*MATERIAL TO PROCESS*.
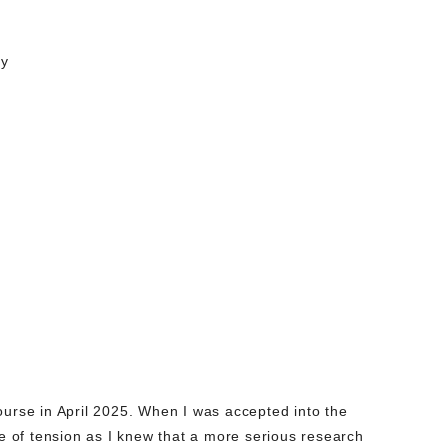
cy
ourse in April 2025. When I was accepted into the
se of tension as I knew that a more serious research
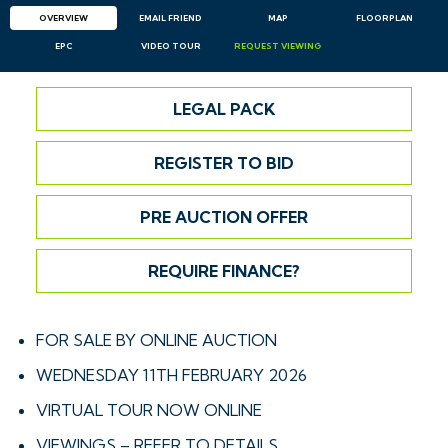
OVERVIEW
EMAIL
FRIEND
MAP
FLOORPLAN
EPC
VIDEO TOUR
REQUEST
VIEWING
LEGAL PACK
REGISTER TO BID
PRE AUCTION OFFER
REQUIRE FINANCE?
FOR SALE BY ONLINE AUCTION
WEDNESDAY 11TH FEBRUARY 2026
VIRTUAL TOUR NOW ONLINE
VIEWINGS – REFER TO DETAILS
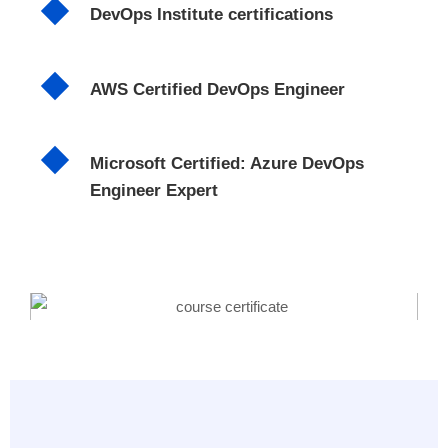
DevOps Institute certifications
AWS Certified DevOps Engineer
Microsoft Certified: Azure DevOps
Engineer Expert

*WHAT NEEDS TO BE DONE*. Where a line in the material above holds "DevOps", copy that line.

*RESPONSE TO THE TASK*.
DevOps Institute certifications
AWS Certified DevOps Engineer
Microsoft Certified: Azure DevOps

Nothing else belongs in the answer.